Tuesday, June 3, 2014

The Battle of Lewes

The remains of Lewes Castle
King John wasn't the only English monarch who had his barons turn against him (forcing him to sign the Magna Carta). Another constitutional crisis arose a mere 50 years later during the reign of Henry III.

Henry lived a lavish lifestyle that demanded lots of money, which he demanded from increased taxation. He also got involved in issues that the English barons felt were not necessary to England's interests. For instance, Henry "bought" the title of "King of Sicily" from Pope Innocent IV by funding a war with the rulers of Sicily at that time, the Hohenstaufens. Henry wanted the title for his second son, Edmund. When funding for the war ran out, and victory was no longer in sight, Innocent reneged on the deal and gave the title to Charles of Anjou.
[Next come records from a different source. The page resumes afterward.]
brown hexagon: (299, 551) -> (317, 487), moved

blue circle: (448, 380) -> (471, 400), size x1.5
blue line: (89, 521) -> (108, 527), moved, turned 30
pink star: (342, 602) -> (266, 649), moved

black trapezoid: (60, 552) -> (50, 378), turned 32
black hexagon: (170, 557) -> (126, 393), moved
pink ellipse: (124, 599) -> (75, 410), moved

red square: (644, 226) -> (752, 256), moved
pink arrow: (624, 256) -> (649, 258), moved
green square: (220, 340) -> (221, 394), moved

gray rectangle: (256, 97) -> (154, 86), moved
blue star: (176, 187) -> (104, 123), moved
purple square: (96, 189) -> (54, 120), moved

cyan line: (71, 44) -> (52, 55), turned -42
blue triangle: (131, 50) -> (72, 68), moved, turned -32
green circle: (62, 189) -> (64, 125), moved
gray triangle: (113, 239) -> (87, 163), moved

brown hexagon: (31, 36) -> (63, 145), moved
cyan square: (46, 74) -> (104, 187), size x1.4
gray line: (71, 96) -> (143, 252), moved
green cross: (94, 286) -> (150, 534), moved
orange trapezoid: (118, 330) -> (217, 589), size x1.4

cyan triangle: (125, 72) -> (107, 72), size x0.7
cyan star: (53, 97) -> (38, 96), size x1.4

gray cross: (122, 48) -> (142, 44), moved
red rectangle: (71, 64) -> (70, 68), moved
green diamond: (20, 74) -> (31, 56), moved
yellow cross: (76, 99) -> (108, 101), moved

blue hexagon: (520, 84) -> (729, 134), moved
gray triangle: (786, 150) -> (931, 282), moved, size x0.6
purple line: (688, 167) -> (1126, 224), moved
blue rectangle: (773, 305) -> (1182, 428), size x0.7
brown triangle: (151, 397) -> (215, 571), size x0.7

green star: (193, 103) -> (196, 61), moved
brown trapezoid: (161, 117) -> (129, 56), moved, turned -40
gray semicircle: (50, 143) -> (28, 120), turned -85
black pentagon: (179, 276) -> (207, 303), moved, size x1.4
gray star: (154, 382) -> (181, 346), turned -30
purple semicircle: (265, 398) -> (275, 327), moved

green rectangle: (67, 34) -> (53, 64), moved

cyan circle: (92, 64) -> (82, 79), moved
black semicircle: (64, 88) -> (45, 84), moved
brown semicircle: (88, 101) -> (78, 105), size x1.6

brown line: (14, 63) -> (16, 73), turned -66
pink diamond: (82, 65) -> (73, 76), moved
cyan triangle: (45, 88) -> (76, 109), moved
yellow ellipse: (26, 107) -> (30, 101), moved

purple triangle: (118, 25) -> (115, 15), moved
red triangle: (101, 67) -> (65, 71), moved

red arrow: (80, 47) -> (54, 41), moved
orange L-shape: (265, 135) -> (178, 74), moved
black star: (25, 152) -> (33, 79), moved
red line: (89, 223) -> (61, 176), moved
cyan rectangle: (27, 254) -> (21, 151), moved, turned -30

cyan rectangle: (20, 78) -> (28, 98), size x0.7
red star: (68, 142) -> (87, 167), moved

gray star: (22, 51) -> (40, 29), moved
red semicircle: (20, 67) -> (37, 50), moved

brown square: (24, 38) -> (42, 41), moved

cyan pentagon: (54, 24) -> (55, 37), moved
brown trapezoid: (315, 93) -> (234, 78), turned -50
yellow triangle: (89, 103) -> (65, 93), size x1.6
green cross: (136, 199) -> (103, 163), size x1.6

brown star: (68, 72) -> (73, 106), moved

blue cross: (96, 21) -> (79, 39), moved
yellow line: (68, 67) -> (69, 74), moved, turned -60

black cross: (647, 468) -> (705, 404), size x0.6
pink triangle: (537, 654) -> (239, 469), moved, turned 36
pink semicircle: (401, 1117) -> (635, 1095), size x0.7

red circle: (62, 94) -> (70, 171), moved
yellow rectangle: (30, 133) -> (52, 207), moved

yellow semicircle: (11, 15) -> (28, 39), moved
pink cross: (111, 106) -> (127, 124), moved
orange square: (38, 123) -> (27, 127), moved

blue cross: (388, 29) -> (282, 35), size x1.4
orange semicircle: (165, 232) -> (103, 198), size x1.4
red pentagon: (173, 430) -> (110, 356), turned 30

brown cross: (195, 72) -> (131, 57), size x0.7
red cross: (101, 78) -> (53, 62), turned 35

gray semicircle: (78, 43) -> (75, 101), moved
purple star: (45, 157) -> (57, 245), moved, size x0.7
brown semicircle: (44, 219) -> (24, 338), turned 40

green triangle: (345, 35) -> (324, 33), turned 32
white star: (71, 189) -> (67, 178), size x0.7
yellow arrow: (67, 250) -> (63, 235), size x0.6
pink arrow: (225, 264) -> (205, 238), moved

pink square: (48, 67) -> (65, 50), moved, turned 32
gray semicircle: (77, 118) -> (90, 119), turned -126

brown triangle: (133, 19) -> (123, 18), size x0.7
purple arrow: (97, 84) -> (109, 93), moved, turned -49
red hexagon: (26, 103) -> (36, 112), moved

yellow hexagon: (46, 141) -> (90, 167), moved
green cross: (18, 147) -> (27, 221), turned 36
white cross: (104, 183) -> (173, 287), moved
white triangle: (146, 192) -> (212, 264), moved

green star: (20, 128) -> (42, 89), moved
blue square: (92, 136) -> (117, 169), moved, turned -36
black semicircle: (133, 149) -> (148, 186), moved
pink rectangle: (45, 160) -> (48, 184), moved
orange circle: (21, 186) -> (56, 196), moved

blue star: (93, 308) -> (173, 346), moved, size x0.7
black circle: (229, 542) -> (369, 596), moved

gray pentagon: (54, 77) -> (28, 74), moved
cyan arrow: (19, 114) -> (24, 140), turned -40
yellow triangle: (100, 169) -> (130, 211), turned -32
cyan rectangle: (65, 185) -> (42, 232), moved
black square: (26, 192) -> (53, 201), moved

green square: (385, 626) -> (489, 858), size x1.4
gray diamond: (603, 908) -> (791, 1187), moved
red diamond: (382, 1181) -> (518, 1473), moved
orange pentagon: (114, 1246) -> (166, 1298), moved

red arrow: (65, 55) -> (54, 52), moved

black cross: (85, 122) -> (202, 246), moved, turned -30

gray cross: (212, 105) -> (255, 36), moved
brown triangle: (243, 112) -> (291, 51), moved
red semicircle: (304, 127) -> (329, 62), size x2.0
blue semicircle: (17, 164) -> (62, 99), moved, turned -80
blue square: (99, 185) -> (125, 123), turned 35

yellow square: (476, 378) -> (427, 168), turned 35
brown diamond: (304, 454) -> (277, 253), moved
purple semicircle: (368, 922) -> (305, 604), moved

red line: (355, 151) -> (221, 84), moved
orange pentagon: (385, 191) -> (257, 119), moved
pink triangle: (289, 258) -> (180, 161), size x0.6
The barons, led by Simon de Montfort, tried to control Henry with, among other things, the 1258 Provisions of Oxford, reducing his powers. Henry got a dispensation from the pope in 1261 that released him (in his eyes) from the Provisions, and the barons and the forces loyal to Henry started arming for civil war.

A turning point came on 14 May 1264, at the Battle of Lewes. Henry was ensconced in Lewes Castle in Sussex, but left it to attack de Montfort's forces. Part of Henry's army was under his command, and part under that of Prince Edward (later King Edward I). Edward's cavalry drove off the attackers, but Edward pursued them, leaving his father outnumbered by the remaining de Montfort men. Captured, Henry was forced to sign an agreement called the Mise* of Lewes, giving control of government over to Simon de Montfort.

Constitutional historians do not recognize de Montfort as a king, even though he was controlling the government for about a year. His support faded, and Prince Edward raised an army a year later and defeated de Montfort at the Battle of Evesham, returning power to Henry.

*"Mise" is a rarely used word from French meaning "settlement."